Le choix du nom de ce courant ne doit rien au hasard puisqu’il renvoie à la pensée d’Antonio Gramsci. Chez le théoricien de l’hégémonie culturelle, le « sens commun » désigne ce qui va de soi, autrement dit à la « forme publique et manifeste » de la pensée commune d’une société donnée. En d’autres termes, le « sens commun » est fortement déterminé par l’idéologie dominante, qu’il s’agit donc de façonner. Lecteurs assidus de l’auteur des Cahiers de prison, ces militants, qui ont créé ce maillage associatif dense ou qui sont rentrés chez les Républicains, ont décidé d’engager une bataille culturelle de longue haleine qui serait la clé des victoires de demain. Si nous faisons nôtre le regard que porte Gaël Brustier sur ce mouvement qui pourrait s’appréhender comme un Mai 68 conservateur, une des principales influences de La Manif pour tous est donc à rechercher aujourd’hui parmi cette génération de militants qui se sont éveillés à la politique à l’automne 2012 et au printemps 2013, et qui ont entamé depuis « leur longue marche à travers les institutions », pour reprendre l’expression du leader gauchiste allemand Rudi Dutschke, à propos de la jeunesse contestataire allemande des années post-1968.
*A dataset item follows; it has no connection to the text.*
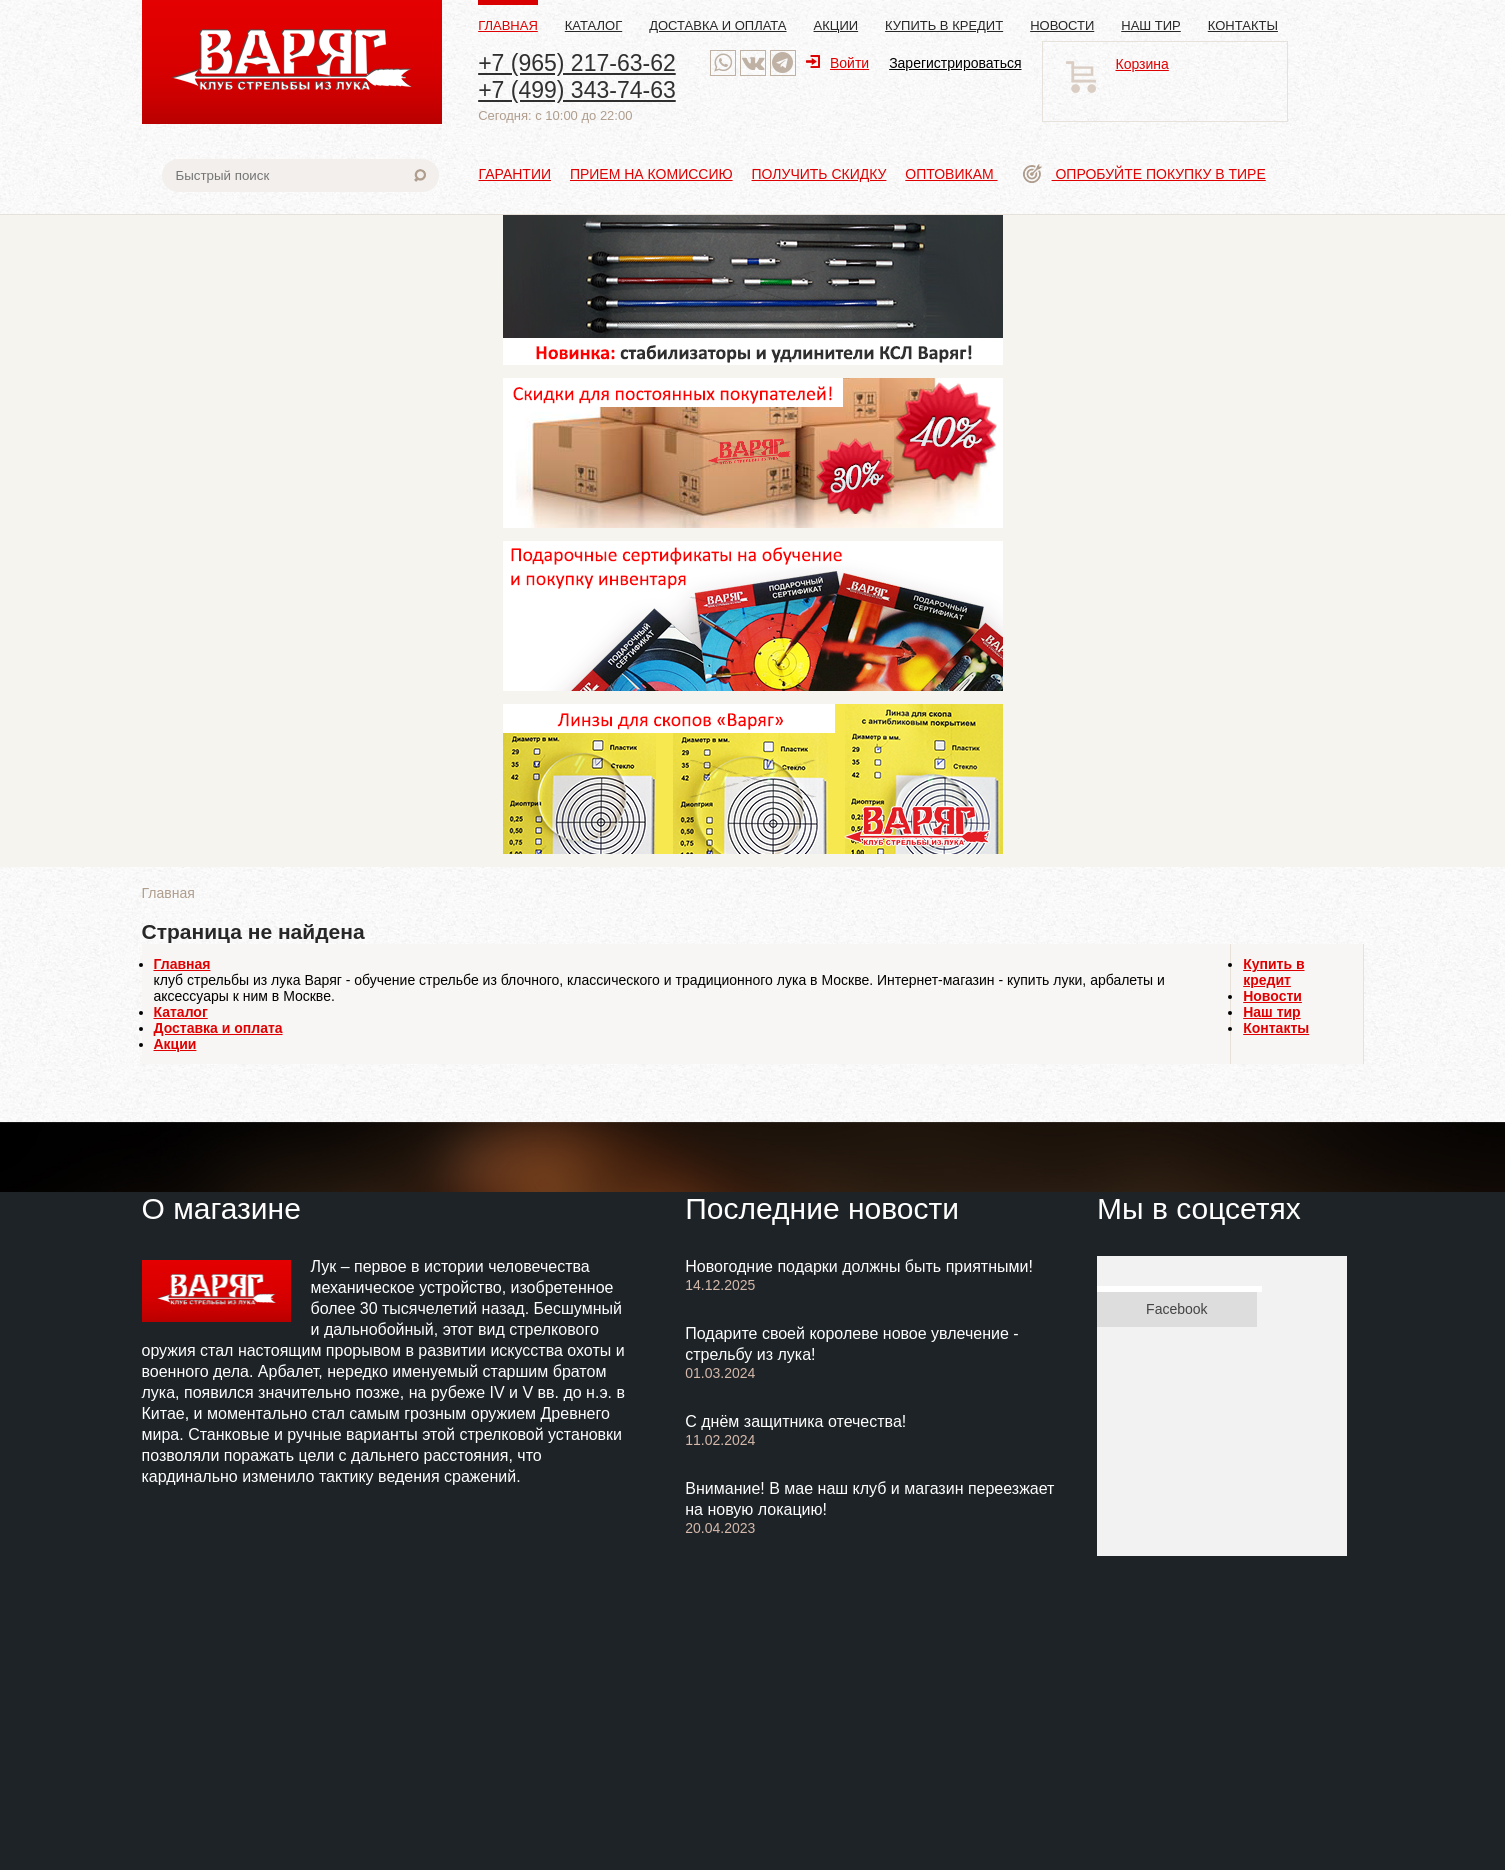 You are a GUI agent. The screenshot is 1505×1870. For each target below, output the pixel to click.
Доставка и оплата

Cette jeunesse conservatrice, qui a rejoint l’UMP après la mobilisation contre la loi Taubira, serait le pendant, à droite, des « gauchistes » et trotskistes qui, dans les années qui suivirent 1968, intégrèrent progressivement le PS et d’autres organisations de gauche. Madeleine de Jessey, cofondatrice et porte-parole de Sens commun, revendique clairement cette démarche quand elle déclare : « La mobilisation autour de La Manif pour tous a constitué un tournant décisif. Elle a fait apparaître de manière très claire aux yeux des manifestants que le combat était perdu d’avance tant qu’on ne réinvestissait pas le champ politique et le softpower (le domaine culturel, la vie intellectuelle, les universités). » Dans ce cadre, et pour poursuivre l’analogie avec 1968, les initiatives et actions de cette mouvance, qui a tenté d’essaimer dans de nombreux secteurs de la société depuis l’été 2012, peuvent s’apparenter a` un « Mai rampant » de La Manif pour tous.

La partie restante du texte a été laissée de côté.